Dengan gusar Kwe Hu lantas berkata: "Dalam benakmu yang kecil ini selalu berkhayal saja.
Baik-lah, setelah matinya Loh Yu-ka, jabatan Pangcu menjadi lowong, tadi ibu mengatakan, mumpung para pahlawan berkumpul di sini, maka kesempatan ini sebaiknya digunakan mengadakan pemilihan Pangcu.
Biarlah orang banyak ikut bertanding, siapa yang berkepandaian paling tinggi, dia yang diangkat menjadi Pangcu, dengan begitu persengketaan antara Ut-ih-pay (aliran baju kotor) dan Ceng-ih-pay (aliran baju bersih) dalam Kaypang dapat dihindarkan.
Kalau orang yang kau anggap hebat itu benar2 lihay, nah boleh kau suruh dia maju dan bertanding dengan Cihumu untuk memperebutkan kedudukan Pangcu.
" "Hihi, belum tentu dia kepengin menjadi Pangcu kaum jembel begitu," ujar Kwe Yang dengan tertawa.
"Hm, kau berani meremehkan kedudukan Pang-cu?" semprot Kwe Hu dengan marah.
"Dahulu kedudukan itu pernah di jabat Ang Jit-kong, ibu kita juga pernah menjabatnya, masakah kau berani menghina Ang- lokongkong dan ibu?" "Baik aku pernah menghina beliau2 itu, kan kau sendiri yang bilang" Kau sendiripun tahu aku sangat akrab dengan paman Loh dan bergaul baik dengan kaum jembel lain," "Baiklah, boleh kau suruh pahlawanmu itu bertanding dengan Cihumu," kata Kwe Hu pula.
"Sementara ini para ksatria sama berkumpul di Siangyang, lihat saja nanti, siapa pahlawan dan siapa kerbau, sekali gebrak segera akan ketahuan.

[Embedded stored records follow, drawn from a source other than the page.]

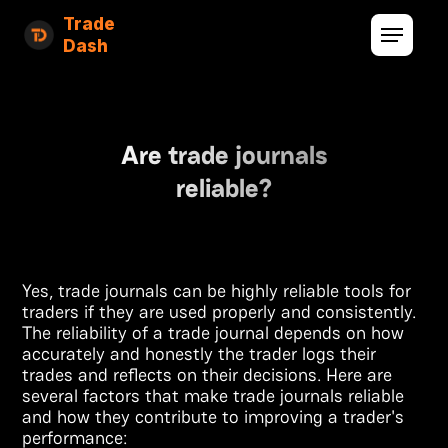
Trade
Dash
Are trade journals
reliable?
Yes, trade journals can be highly reliable tools for
traders if they are used properly and consistently.
The reliability of a trade journal depends on how
accurately and honestly the trader logs their
trades and reflects on their decisions. Here are
several factors that make trade journals reliable
and how they contribute to improving a trader's
performance:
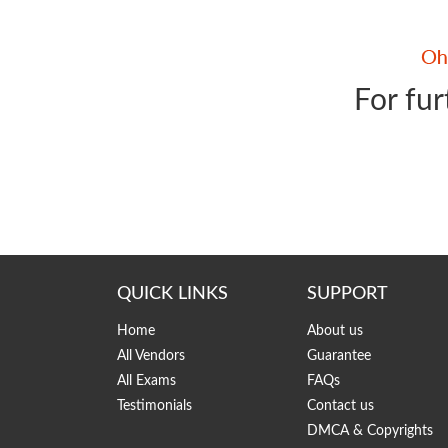
For fur
QUICK LINKS
SUPPORT
Home
About us
All Vendors
Guarantee
All Exams
FAQs
Testimonials
Contact us
DMCA & Copyrights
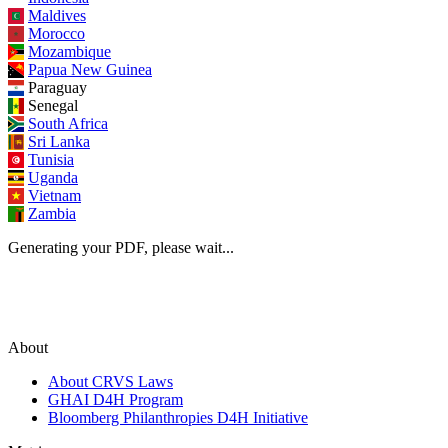
Maldives
Morocco
Mozambique
Papua New Guinea
Paraguay
Senegal
South Africa
Sri Lanka
Tunisia
Uganda
Vietnam
Zambia
Generating your PDF, please wait...
About
About CRVS Laws
GHAI D4H Program
Bloomberg Philanthropies D4H Initiative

" "Cici, bicaramu memang suka melamur tak genah, bilakah kubilang Cihu adalah kerbau" Kalau dia kerbau, bukankah engkaupun menjadi hewan" Padahal kita dilahirkan dari satu ibu, kan aku ikut kurang terhormat?" Kwe Hu menjadi serba runyam, ya dongkol dan geli, ia lantas berbangkit dan berkata: "Aku tidak ada waktu buat ribut dengan kau.
Hayolah pulang, jangan2 nanti aku ikut didamprat" Kwe Yang bersifat lincah dan pintar bicara, biasanya memang suka adu mulut dengan sang Ta-ci, segera ia ber-olok2 pula: "Ai, engkau kan nyonya muda yang sudah menikah, biasanya ayah dan ibu juga paling sayang padamu, engkau juga isteri calon pangcu, siapakah gerangannya yang sudah makan "hati harimau sehingga berani mendamperat kau?" Mendengar adiknya menyebutnya "isteri calon Pangcu", hati Kwe Hu menjadi senang, katanya: "Sekian banyak kaum ksatria berkumpul di sini, siapa orangnya yang tidak ingin menjadi Pangcu" Cihumu juga belum tentu akan terpilih, sebaiknya kau jangan bicara muluk2 dahulu agar tidak ditertawakan orang.
" Kwe Yang termangu2 sejenak pula, dilihatnya bulan setengah bulat itu menghiasi cakrawala yang kelam, suasana sunyi sepi, katanya kemudian dengan gegetun: "Tampaknya arwah paman Loh takkan datang, Cici, mengapa begini cepat mengangkat Pangcu" pengganti paman Loh kan dapat ditunda sementara waktu agar kita dapat lebih lama mengenangkan jasa beliau.
" "Kembali kau bicara seperti anak kecil," ujar Kwe Hu "Kay-pang adalah organisasi terbesar di dunia Kangouw, naga tanpa kepala, mana boleh jadi?" "Ibu bilang kapan akan diadakan pemilihan Pangcu?" tanya Kwe Hu.
"Tanggal 15 adalah hari pembukaan Eng-hiong-tay-hwe dengan acara utama bagaimana menghimpun para pahlawan dari segenap penjuru untuk bersama2 melawan Mongol.
Musyawarah itu bisa berlangsung hingga lima enam hari atau bisa juga 8-9 hari.
Jadi pemilihan ketua Kay-pang itu kukira baru dapat diselenggarakan pada tanggal 23 atau 24 nanti.
" "Ahhhh!" Kwe Yang bersuara tertahan "Ada apa?" tanya Kwe Hu.
"Tidak apa2," jawab Kwe Yang, "Soalnya tanggal 24 adalah bertepatan dengan hari ulang tahun-ku, Karena kesibukan kalian dalam pemilihan pangcu itu, tentunya ibu menjadi tidak sempat merayakan hari ulang tahunku nanti.
" "Hahahaha!" Kwe Hu bergelak tertawa, "Cuma hari ulang tahun anak dara seperti kau ini memangnya begitu penting" Mana boleh kau anggap urusan penting pemilihan pangcu itu justeru mengganggu hari ulang tahunmu" Haha, kalau didengar orang bisa jadi gigi orang akan rontok menertawakanmu, Ai, mungkin di dunia ini hanya kau saja yang selalu ingat kepada urusan tetek bengek begitu?" Dengan muka merah padam Kwe Yang menjawab: "Umpama ayah tidak ingat ibu pasti ingat.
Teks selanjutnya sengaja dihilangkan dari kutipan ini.